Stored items
——

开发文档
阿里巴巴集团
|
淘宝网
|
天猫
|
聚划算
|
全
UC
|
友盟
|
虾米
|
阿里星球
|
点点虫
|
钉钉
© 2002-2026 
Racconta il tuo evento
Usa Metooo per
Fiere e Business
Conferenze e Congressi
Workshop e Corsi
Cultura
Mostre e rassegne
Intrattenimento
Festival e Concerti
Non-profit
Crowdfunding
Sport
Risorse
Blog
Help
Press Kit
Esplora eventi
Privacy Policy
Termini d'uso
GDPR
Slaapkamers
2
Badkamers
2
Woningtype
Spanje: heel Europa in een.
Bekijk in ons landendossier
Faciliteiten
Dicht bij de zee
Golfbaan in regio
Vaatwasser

——

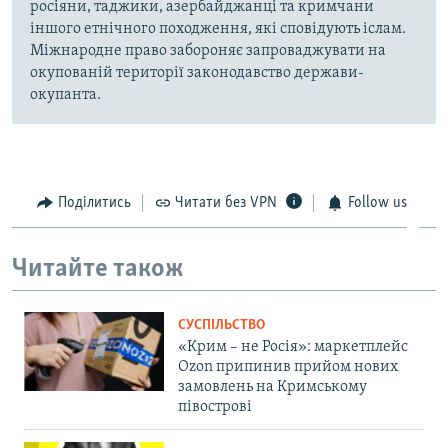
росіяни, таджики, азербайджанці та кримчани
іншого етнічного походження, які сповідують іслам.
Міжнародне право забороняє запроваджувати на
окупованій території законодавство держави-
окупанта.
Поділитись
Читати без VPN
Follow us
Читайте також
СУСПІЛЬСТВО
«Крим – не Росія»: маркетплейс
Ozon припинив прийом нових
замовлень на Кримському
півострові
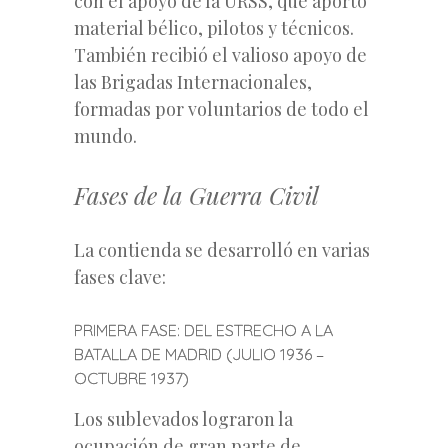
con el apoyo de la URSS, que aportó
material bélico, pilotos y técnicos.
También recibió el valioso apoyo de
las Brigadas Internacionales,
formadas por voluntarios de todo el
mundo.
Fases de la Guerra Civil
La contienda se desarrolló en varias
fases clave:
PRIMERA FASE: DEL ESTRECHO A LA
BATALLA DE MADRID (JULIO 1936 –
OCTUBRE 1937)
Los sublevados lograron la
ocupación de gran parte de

——

In the records above, locate every line with the string "apoyo" and copy it.

con el apoyo de la URSS, que aportó
También recibió el valioso apoyo de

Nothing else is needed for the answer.